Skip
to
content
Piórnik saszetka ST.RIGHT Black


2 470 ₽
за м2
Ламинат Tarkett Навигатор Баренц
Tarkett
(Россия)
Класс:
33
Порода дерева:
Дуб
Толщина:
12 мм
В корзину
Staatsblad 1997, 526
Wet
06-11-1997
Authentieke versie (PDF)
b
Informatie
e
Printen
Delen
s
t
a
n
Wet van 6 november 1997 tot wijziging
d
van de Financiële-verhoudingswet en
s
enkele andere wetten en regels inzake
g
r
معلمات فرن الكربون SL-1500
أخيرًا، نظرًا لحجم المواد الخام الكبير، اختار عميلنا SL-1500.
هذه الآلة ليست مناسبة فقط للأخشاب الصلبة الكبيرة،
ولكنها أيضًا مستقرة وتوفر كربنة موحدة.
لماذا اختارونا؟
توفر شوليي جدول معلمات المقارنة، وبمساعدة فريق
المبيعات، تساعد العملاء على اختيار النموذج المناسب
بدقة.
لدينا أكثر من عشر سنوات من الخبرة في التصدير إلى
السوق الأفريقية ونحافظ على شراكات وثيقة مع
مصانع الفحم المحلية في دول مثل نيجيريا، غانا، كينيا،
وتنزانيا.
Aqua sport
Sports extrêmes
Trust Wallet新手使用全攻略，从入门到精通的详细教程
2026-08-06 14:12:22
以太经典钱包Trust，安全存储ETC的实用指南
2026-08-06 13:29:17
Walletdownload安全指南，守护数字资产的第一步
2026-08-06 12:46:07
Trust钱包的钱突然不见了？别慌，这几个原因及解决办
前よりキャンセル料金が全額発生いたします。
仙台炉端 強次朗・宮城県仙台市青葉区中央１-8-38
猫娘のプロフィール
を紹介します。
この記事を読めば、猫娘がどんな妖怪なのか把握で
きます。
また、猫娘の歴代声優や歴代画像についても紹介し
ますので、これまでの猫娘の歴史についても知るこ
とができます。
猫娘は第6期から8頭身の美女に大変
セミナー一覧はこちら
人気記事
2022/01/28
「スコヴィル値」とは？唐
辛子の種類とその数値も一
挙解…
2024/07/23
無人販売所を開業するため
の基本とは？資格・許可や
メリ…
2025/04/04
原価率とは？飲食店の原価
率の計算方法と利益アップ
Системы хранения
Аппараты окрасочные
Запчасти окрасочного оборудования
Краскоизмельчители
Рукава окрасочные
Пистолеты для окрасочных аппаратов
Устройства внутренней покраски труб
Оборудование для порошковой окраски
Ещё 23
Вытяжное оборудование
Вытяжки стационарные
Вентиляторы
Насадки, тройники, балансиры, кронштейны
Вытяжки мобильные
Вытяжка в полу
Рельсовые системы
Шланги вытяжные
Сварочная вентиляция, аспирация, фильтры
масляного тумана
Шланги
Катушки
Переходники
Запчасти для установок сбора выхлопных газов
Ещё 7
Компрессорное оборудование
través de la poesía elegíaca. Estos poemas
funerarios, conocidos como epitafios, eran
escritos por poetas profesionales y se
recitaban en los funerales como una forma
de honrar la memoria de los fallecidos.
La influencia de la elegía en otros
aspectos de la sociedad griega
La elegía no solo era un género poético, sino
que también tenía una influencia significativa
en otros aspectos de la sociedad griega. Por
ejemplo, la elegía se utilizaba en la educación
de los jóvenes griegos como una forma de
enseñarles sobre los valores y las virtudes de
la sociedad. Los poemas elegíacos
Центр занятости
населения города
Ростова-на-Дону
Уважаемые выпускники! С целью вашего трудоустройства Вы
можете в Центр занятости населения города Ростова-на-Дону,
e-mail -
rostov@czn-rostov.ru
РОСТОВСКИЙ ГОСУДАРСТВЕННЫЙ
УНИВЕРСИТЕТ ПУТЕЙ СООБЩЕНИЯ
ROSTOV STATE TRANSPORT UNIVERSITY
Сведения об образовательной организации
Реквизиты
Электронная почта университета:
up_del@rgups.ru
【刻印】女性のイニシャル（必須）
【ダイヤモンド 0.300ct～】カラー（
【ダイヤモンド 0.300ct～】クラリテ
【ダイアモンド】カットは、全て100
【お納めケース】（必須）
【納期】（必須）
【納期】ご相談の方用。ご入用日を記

::::

• _Activity_
Going through the entries above, count the lines that have the word "населения" and state that count alone.

• _Task response_
2